Collected data:
◇ ◇ ◇ ◇ ◇ ◇ ◇

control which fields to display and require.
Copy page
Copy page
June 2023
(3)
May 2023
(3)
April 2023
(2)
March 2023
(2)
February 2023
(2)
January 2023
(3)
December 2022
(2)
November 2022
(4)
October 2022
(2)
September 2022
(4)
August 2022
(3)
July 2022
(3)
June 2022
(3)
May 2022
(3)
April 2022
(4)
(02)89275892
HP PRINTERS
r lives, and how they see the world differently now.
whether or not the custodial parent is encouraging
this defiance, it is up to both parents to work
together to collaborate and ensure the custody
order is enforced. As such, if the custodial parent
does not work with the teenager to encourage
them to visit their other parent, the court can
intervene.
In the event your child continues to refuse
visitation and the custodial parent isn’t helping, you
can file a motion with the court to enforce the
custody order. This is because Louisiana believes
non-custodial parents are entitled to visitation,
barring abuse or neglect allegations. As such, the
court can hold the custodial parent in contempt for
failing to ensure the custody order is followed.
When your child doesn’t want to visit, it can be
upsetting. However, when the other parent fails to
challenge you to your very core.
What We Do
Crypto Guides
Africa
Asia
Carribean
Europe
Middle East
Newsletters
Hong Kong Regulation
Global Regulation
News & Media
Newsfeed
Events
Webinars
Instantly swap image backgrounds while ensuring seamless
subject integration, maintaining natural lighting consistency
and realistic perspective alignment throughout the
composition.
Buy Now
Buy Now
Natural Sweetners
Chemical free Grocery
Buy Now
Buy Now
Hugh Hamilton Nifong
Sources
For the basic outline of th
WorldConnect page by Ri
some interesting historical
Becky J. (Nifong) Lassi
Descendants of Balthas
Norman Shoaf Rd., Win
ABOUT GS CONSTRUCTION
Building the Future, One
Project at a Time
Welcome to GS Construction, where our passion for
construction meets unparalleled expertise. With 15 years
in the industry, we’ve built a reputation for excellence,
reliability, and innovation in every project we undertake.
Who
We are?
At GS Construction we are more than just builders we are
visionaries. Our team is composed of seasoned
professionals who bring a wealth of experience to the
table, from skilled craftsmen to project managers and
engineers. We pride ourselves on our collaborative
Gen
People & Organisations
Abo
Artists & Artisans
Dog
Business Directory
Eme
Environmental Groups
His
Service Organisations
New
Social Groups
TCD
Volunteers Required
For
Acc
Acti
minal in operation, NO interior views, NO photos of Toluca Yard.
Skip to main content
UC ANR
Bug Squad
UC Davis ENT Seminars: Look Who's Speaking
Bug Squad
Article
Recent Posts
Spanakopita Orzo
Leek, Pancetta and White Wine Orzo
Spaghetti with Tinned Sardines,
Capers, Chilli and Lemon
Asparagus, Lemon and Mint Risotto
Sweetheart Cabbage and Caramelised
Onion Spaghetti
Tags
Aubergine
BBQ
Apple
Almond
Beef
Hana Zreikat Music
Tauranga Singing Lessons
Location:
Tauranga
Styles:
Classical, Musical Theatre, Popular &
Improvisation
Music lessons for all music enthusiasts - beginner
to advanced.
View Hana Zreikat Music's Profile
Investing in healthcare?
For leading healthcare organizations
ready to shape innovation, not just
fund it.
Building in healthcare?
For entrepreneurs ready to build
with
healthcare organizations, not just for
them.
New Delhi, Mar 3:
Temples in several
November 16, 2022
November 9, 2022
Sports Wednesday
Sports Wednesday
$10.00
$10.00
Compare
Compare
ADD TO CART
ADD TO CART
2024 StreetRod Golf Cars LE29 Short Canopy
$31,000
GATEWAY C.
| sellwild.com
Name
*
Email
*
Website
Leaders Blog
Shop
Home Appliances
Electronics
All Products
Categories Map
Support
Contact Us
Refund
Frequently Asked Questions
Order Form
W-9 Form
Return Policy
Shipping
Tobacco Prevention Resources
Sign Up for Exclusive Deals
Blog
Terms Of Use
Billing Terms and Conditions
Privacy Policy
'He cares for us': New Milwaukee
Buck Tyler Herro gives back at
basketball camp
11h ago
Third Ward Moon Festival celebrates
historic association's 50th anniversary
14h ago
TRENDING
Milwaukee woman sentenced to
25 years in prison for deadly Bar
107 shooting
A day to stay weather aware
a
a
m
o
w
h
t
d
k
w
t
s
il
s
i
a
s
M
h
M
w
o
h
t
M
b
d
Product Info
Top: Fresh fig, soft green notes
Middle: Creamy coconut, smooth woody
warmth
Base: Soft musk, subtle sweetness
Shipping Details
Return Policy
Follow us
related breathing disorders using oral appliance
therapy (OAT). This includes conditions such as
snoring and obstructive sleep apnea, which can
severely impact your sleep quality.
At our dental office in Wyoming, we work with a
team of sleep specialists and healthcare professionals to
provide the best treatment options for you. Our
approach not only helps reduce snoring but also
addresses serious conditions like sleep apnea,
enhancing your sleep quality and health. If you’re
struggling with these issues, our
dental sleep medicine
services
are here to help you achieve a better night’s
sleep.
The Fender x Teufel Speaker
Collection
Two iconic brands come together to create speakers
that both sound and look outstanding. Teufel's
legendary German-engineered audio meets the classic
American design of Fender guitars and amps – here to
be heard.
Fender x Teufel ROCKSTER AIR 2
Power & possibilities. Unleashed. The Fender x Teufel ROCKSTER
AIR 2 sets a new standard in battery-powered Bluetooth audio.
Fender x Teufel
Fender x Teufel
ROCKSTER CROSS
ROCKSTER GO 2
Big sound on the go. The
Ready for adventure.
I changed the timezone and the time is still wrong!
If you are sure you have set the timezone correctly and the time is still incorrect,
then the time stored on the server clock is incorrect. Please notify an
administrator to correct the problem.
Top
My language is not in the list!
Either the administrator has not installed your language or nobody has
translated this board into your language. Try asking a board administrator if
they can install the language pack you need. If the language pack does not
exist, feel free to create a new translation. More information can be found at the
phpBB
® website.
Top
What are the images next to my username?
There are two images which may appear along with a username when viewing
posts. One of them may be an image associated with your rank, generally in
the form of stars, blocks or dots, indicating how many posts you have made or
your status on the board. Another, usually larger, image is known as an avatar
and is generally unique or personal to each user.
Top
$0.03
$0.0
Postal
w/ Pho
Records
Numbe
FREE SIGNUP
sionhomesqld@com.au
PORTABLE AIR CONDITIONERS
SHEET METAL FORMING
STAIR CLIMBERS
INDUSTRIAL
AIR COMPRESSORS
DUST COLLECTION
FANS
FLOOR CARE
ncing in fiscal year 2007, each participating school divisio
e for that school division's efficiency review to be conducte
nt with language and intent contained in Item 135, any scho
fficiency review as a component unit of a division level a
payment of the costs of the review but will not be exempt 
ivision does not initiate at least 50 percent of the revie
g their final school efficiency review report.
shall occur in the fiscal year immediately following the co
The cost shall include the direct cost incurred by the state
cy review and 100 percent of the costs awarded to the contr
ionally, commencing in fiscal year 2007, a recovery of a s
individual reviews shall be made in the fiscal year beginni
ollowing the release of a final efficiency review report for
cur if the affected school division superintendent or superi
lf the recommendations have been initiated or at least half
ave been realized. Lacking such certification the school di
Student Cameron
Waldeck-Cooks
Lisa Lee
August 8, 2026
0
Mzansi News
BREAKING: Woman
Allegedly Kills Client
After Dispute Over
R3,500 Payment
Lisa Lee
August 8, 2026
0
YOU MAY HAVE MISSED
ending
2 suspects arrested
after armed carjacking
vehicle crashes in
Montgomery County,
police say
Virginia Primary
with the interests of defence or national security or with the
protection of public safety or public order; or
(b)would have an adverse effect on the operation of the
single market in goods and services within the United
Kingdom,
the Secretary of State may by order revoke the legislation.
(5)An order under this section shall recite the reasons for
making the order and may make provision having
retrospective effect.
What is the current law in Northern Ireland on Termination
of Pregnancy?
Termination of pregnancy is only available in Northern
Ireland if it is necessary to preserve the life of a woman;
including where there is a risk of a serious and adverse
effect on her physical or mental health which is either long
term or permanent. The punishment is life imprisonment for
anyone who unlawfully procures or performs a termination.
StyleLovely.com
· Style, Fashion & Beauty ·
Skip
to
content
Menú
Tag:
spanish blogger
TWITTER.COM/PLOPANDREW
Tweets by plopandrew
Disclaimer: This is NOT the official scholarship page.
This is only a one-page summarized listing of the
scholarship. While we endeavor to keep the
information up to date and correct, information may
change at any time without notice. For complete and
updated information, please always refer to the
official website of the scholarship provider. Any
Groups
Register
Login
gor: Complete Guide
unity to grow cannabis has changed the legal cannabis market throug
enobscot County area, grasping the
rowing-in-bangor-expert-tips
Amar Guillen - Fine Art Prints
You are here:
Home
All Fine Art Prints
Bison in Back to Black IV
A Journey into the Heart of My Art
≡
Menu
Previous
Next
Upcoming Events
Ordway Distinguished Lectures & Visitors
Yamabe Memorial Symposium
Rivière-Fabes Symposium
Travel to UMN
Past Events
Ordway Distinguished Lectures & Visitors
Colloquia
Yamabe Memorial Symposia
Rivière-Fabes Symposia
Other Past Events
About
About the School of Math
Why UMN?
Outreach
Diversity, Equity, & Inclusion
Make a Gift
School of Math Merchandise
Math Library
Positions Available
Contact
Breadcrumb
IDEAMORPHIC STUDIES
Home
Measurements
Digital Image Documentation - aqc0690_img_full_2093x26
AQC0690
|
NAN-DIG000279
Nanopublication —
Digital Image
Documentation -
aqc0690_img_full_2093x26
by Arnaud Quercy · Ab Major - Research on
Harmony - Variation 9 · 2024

◇ ◇ ◇ ◇ ◇ ◇ ◇

The task:
Please reproduce the lines from the line with "with the interests" to the line with "the Secretary of", both ends included, exactly as they appear above.

Task answer:
with the interests of defence or national security or with the
protection of public safety or public order; or
(b)would have an adverse effect on the operation of the
single market in goods and services within the United
Kingdom,
the Secretary of State may by order revoke the legislation.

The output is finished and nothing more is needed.